EXERCISE REQUIREMENTS -
If a line of the listing below contains the string "szén", count it, then give the total by itself.

******

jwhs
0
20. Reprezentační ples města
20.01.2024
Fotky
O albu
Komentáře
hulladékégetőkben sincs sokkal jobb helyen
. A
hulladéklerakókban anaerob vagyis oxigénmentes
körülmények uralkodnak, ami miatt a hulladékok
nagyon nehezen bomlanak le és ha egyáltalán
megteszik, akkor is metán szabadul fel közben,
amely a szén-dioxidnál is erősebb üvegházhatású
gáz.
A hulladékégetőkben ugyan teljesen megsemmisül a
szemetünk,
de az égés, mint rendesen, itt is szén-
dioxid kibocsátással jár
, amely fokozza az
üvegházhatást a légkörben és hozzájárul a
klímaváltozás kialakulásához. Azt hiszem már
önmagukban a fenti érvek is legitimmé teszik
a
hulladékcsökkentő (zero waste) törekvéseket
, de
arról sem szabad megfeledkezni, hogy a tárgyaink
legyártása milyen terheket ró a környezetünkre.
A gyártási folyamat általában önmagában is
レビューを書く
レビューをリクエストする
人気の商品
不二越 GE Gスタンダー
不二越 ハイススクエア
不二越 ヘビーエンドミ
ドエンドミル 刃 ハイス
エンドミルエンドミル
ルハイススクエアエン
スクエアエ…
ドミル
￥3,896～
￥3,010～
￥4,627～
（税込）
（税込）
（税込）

******

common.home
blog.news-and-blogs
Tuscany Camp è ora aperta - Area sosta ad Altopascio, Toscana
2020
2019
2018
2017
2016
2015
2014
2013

******

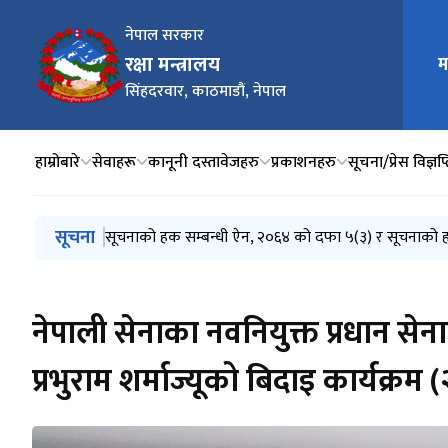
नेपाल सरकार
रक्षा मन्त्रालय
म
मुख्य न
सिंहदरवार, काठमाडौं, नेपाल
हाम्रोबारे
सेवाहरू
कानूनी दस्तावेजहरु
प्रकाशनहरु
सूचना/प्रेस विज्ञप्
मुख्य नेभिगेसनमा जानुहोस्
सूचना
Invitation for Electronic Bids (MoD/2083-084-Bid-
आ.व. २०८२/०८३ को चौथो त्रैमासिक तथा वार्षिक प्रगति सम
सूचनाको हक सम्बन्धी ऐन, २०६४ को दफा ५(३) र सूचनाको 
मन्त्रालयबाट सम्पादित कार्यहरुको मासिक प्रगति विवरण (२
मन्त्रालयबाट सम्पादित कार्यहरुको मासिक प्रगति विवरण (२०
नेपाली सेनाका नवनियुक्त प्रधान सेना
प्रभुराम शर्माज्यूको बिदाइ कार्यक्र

******

SOLUTION TO THE PROBLEM -
2